─── Exercise input ───

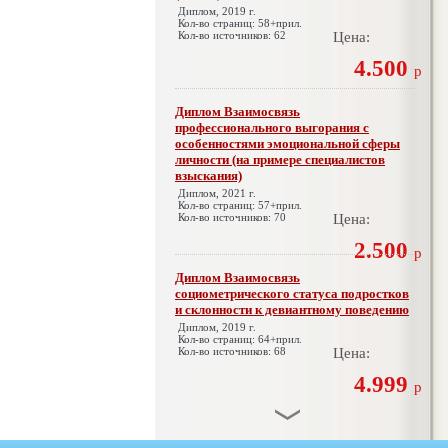
Диплом, 2019 г.
Кол-во страниц: 58+прил.
Кол-во источников: 62
Цена:
4.500
р
Диплом Взаимосвязь
профессионального выгорания с
особенностями эмоциональной сферы
личности (на примере специалистов
взыскания)
Диплом, 2021 г.
Кол-во страниц: 57+прил.
Кол-во источников: 70
Цена:
2.500
р
Диплом Взаимосвязь
социометрического статуса подростков
и склонности к девиантному поведению
Диплом, 2019 г.
Кол-во страниц: 64+прил.
Кол-во источников: 68
Цена:
4.999
р
Диплом Взаимосвязь эмпатии и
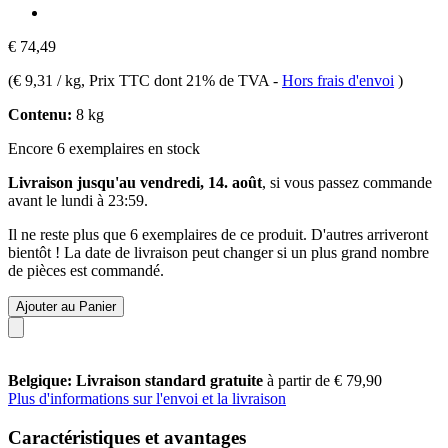
€ 74,49
(
€ 9,31 / kg
, Prix TTC dont 21% de TVA
-
Hors frais d'envoi
)
Contenu:
8 kg
Encore 6 exemplaires en stock
Livraison jusqu'au vendredi, 14. août
, si vous passez commande
avant le
lundi à 23:59
.
Il ne reste plus que 6 exemplaires de ce produit. D'autres arriveront
bientôt ! La date de livraison peut changer si un plus grand nombre
de pièces est commandé.
Ajouter au Panier
Belgique: Livraison standard gratuite
à partir de € 79,90
Plus d'informations sur l'envoi et la livraison
Caractéristiques et avantages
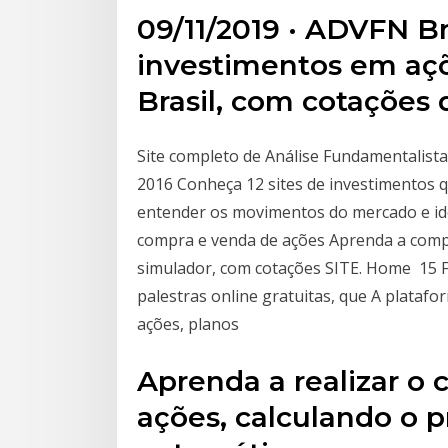
09/11/2019 · ADVFN Bra
investimentos em açõ
Brasil, com cotações
Site completo de Análise Fundamentalista
2016 Conheça 12 sites de investimentos
entender os movimentos do mercado e iden
compra e venda de ações Aprenda a comp
simulador, com cotações SITE. Home 15 F
palestras online gratuitas, que A plataf
ações, planos
Aprenda a realizar o 
ações, calculando o 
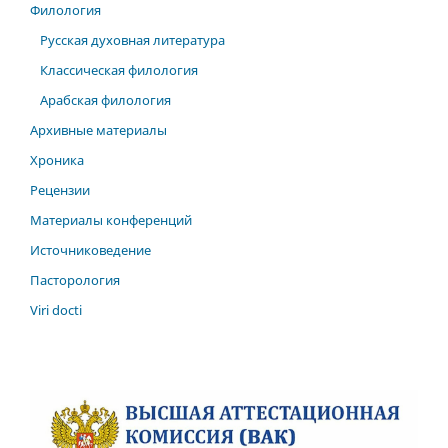
Филология
Русская духовная литература
Классическая филология
Арабская филология
Архивные материалы
Хроника
Рецензии
Материалы конференций
Источниковедение
Пасторология
Viri docti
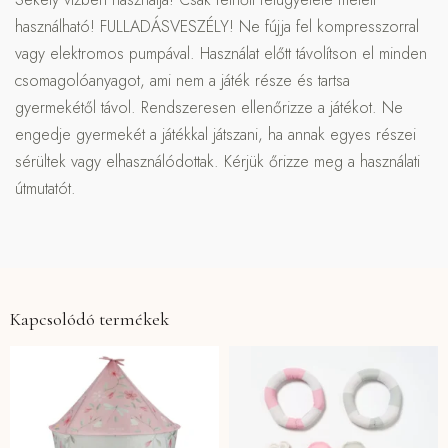
használható! FULLADÁSVESZÉLY! Ne fújja fel kompresszorral
vagy elektromos pumpával. Használat előtt távolítson el minden
csomagolóanyagot, ami nem a játék része és tartsa
gyermekétől távol. Rendszeresen ellenőrizze a játékot. Ne
engedje gyermekét a játékkal játszani, ha annak egyes részei
sérültek vagy elhasználódottak. Kérjük őrizze meg a használati
útmutatót.
Kapcsolódó termékek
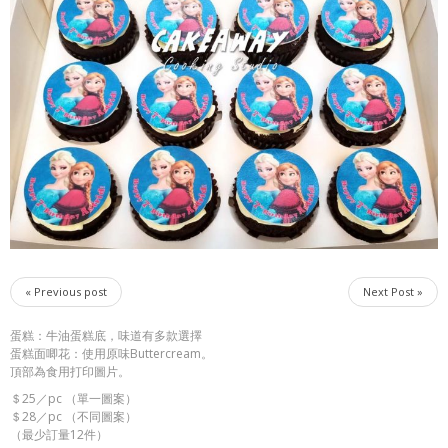
« Previous post
Next Post »
蛋糕：牛油蛋糕底，味道有多款選擇
蛋糕面唧花：使用原味Buttercream。
頂部為食用打印圖片。
＄25／pc （單一圖案）
＄28／pc （不同圖案）
（最少訂量12件）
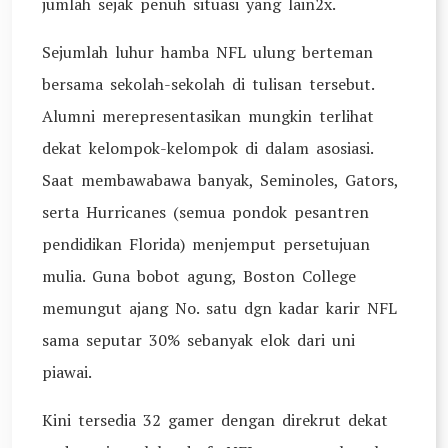
jumlah sejak penuh situasi yang lain2x.
Sejumlah luhur hamba NFL ulung berteman
bersama sekolah-sekolah di tulisan tersebut.
Alumni merepresentasikan mungkin terlihat
dekat kelompok-kelompok di dalam asosiasi.
Saat membawabawa banyak, Seminoles, Gators,
serta Hurricanes (semua pondok pesantren
pendidikan Florida) menjemput persetujuan
mulia. Guna bobot agung, Boston College
memungut ajang No. satu dgn kadar karir NFL
sama seputar 30% sebanyak elok dari uni
piawai.
Kini tersedia 32 gamer dengan direkrut dekat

───

Although the records contain pictures, only their text should be repeated, exactly as it appears.

Диплом, 2019 г.
Кол-во страниц: 58+прил.
Кол-во источников: 62
Цена:
4.500
р
Диплом Взаимосвязь
профессионального выгорания с
особенностями эмоциональной сферы
личности (на примере специалистов
взыскания)
Диплом, 2021 г.
Кол-во страниц: 57+прил.
Кол-во источников: 70
Цена:
2.500
р
Диплом Взаимосвязь
социометрического статуса подростков
и склонности к девиантному поведению
Диплом, 2019 г.
Кол-во страниц: 64+прил.
Кол-во источников: 68
Цена:
4.999
р
Диплом Взаимосвязь эмпатии и
€ 74,49
(
€ 9,31 / kg
, Prix TTC dont 21% de TVA
-
Hors frais d'envoi
)
Contenu:
8 kg
Encore 6 exemplaires en stock
Livraison jusqu'au vendredi, 14. août
, si vous passez commande
avant le
lundi à 23:59
.
Il ne reste plus que 6 exemplaires de ce produit. D'autres arriveront
bientôt ! La date de livraison peut changer si un plus grand nombre
de pièces est commandé.
Ajouter au Panier
Belgique: Livraison standard gratuite
à partir de € 79,90
Plus d'informations sur l'envoi et la livraison
Caractéristiques et avantages
09/11/2019 · ADVFN Bra
investimentos em açõ
Brasil, com cotações
Site completo de Análise Fundamentalista
2016 Conheça 12 sites de investimentos
entender os movimentos do mercado e iden
compra e venda de ações Aprenda a comp
simulador, com cotações SITE. Home 15 F
palestras online gratuitas, que A plataf
ações, planos
Aprenda a realizar o 
ações, calculando o 
Филология
Русская духовная литература
Классическая филология
Арабская филология
Архивные материалы
Хроника
Рецензии
Материалы конференций
Источниковедение
Пасторология
Viri docti
használható! FULLADÁSVESZÉLY! Ne fújja fel kompresszorral
vagy elektromos pumpával. Használat előtt távolítson el minden
csomagolóanyagot, ami nem a játék része és tartsa
gyermekétől távol. Rendszeresen ellenőrizze a játékot. Ne
engedje gyermekét a játékkal játszani, ha annak egyes részei
sérültek vagy elhasználódottak. Kérjük őrizze meg a használati
útmutatót.
Kapcsolódó termékek
« Previous post
Next Post »
蛋糕：牛油蛋糕底，味道有多款選擇
蛋糕面唧花：使用原味Buttercream。
頂部為食用打印圖片。
＄25／pc （單一圖案）
＄28／pc （不同圖案）
（最少訂量12件）
jumlah sejak penuh situasi yang lain2x.
Sejumlah luhur hamba NFL ulung berteman
bersama sekolah-sekolah di tulisan tersebut.
Alumni merepresentasikan mungkin terlihat
dekat kelompok-kelompok di dalam asosiasi.
Saat membawabawa banyak, Seminoles, Gators,
serta Hurricanes (semua pondok pesantren
pendidikan Florida) menjemput persetujuan
mulia. Guna bobot agung, Boston College
memungut ajang No. satu dgn kadar karir NFL
sama seputar 30% sebanyak elok dari uni
piawai.
Kini tersedia 32 gamer dengan direkrut dekat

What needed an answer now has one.